• Exercise objective
Search term "kebiasaan": copy each line of the data containing it.

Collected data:
········

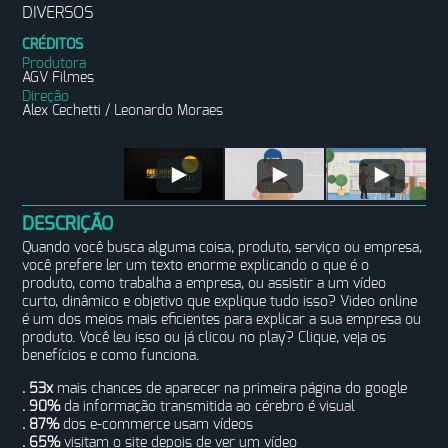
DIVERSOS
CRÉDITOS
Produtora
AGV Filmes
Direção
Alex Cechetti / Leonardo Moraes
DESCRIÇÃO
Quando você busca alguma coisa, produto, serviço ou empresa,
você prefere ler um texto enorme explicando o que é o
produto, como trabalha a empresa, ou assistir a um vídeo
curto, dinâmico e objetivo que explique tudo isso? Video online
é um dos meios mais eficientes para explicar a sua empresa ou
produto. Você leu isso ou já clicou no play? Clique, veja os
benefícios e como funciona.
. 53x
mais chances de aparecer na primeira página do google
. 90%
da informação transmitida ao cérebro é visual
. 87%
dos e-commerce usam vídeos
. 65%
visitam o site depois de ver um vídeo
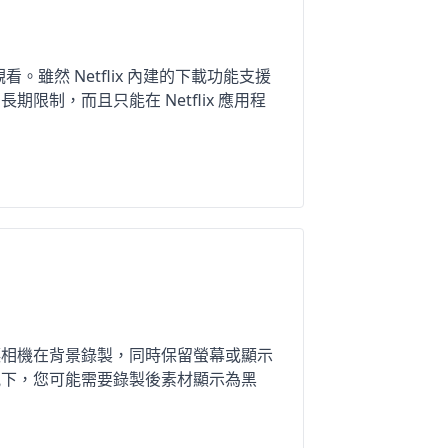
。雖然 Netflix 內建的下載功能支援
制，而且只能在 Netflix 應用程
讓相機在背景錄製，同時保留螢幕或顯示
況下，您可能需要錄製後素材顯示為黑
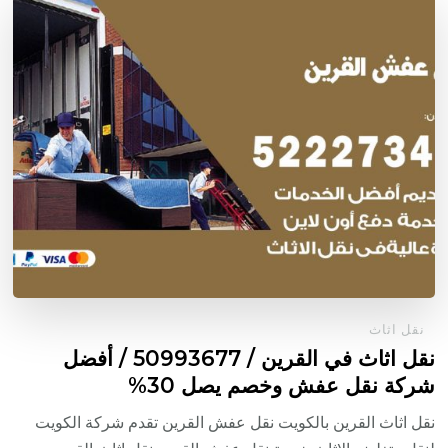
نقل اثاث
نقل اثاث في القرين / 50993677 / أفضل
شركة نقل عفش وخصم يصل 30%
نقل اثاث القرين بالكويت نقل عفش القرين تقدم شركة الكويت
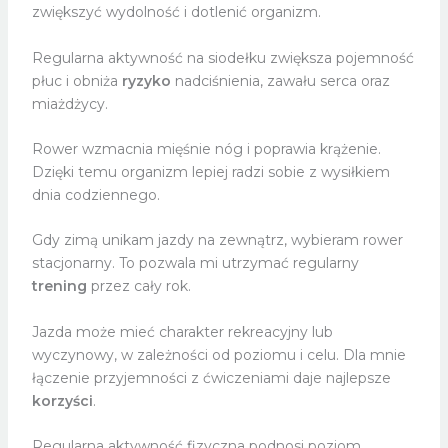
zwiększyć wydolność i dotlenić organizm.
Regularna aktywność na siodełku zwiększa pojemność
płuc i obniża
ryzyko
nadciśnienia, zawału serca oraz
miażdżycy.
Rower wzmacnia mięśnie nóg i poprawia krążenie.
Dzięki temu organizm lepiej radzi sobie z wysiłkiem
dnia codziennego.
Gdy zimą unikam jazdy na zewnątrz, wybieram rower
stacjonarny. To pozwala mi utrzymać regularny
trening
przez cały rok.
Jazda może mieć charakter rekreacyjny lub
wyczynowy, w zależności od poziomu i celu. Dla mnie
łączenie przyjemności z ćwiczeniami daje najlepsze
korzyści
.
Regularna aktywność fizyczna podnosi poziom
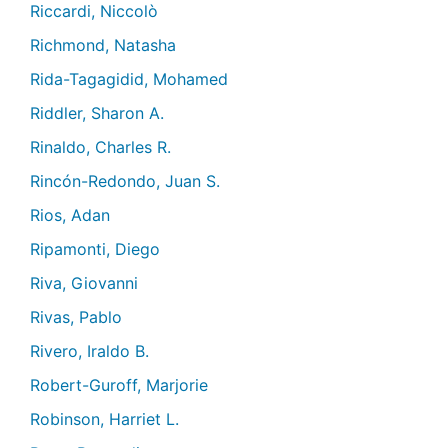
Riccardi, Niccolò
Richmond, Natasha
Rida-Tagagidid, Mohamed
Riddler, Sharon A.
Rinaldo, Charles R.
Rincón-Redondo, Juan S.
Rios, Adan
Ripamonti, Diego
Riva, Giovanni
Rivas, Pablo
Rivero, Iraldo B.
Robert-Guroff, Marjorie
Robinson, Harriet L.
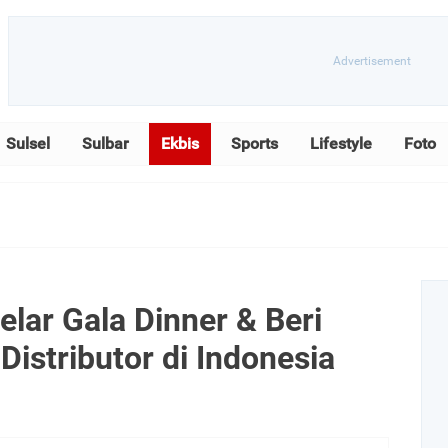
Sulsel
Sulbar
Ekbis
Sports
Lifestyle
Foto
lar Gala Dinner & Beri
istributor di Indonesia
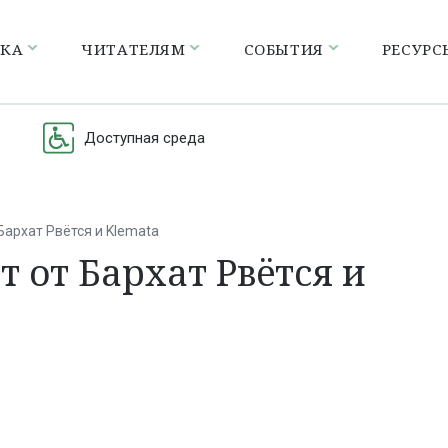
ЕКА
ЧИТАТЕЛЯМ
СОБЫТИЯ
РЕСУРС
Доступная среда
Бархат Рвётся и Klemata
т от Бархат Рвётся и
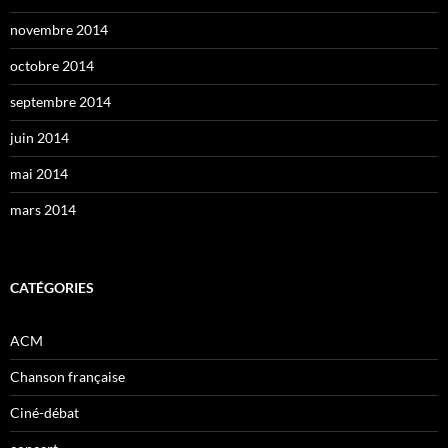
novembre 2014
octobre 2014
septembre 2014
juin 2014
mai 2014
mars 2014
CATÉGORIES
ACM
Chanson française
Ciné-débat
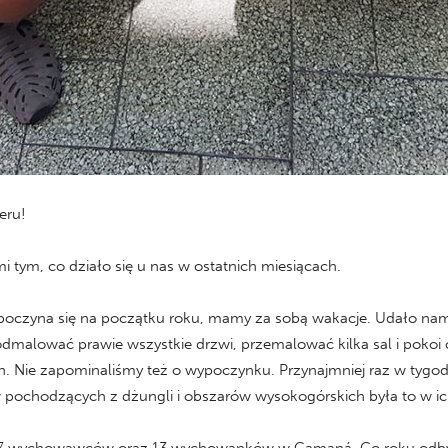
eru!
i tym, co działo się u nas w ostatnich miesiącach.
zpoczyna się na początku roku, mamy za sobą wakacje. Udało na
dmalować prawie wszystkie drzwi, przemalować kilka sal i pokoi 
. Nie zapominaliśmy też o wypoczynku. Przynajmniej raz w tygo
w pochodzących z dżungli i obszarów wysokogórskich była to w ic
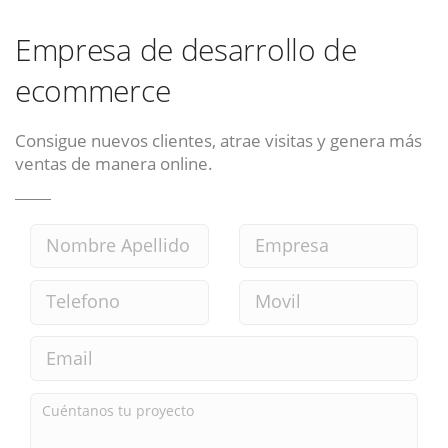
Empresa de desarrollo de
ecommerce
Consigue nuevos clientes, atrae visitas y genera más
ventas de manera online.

········

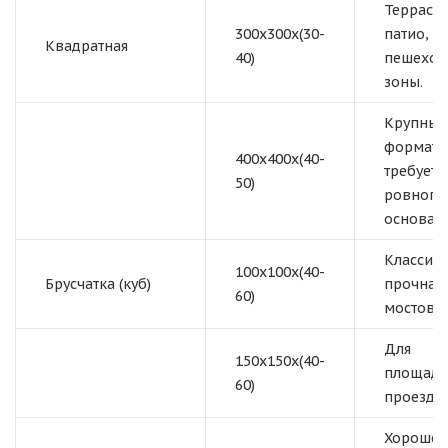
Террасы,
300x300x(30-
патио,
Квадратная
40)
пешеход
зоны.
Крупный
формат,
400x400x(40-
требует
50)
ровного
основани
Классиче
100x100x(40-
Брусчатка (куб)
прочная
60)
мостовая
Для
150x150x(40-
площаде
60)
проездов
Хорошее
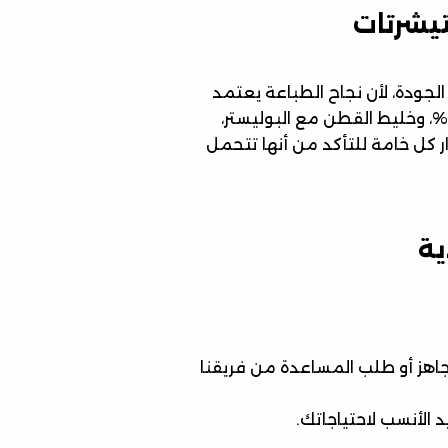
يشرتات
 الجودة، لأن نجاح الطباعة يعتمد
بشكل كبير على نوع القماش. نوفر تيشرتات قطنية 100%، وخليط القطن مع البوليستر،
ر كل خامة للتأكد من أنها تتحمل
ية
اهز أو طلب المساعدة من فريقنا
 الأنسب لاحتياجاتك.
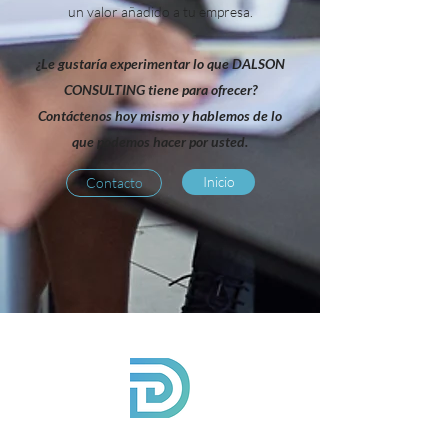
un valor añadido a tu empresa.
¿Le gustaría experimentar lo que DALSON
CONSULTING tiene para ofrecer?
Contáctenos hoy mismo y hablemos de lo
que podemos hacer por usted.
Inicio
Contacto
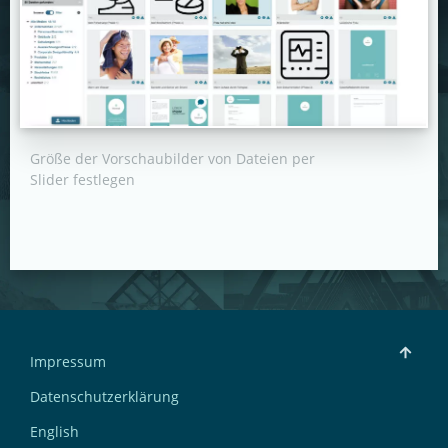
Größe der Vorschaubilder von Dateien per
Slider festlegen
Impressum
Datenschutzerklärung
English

········

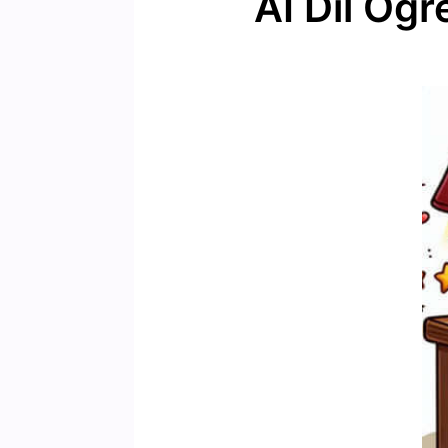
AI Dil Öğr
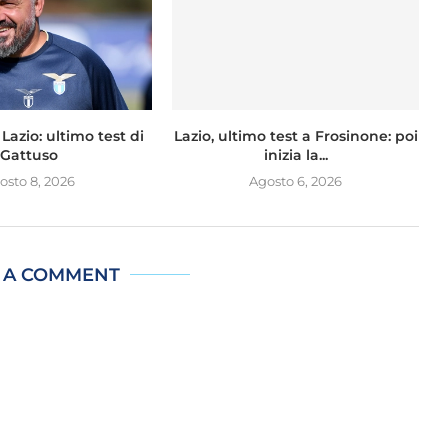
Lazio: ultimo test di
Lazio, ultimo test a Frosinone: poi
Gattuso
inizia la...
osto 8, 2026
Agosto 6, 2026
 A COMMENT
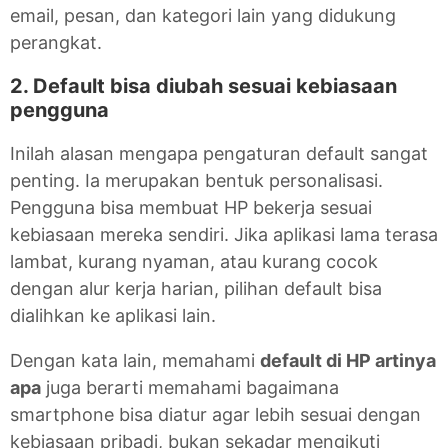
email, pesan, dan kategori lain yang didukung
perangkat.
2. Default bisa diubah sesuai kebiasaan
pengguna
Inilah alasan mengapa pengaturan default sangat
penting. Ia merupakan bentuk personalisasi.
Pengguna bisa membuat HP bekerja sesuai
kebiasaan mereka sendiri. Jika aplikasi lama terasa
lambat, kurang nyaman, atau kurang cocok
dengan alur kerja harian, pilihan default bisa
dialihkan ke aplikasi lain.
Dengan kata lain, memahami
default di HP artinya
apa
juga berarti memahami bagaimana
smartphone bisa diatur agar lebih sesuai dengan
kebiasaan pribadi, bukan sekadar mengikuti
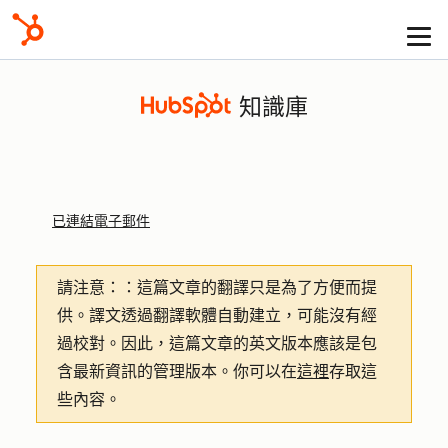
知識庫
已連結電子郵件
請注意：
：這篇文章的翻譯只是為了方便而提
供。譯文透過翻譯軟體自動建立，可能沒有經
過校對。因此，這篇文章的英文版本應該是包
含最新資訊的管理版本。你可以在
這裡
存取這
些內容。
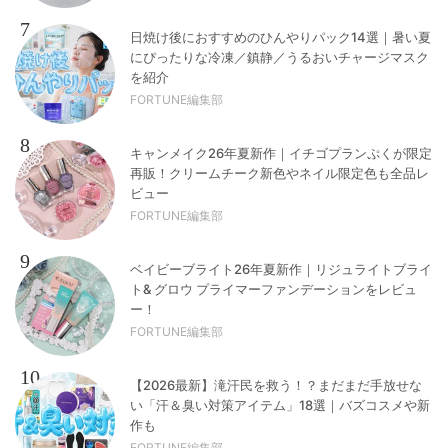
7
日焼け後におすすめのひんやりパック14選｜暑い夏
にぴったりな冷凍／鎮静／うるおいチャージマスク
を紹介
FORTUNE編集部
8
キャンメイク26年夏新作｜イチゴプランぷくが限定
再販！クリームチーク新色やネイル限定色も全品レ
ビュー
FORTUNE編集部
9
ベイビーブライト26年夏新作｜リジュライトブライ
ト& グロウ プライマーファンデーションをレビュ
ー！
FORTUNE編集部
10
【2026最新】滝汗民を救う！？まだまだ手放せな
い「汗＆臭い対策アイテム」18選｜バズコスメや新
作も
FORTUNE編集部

········

• Written response
2. Default bisa diubah sesuai kebiasaan
kebiasaan mereka sendiri. Jika aplikasi lama terasa
kebiasaan pribadi, bukan sekadar mengikuti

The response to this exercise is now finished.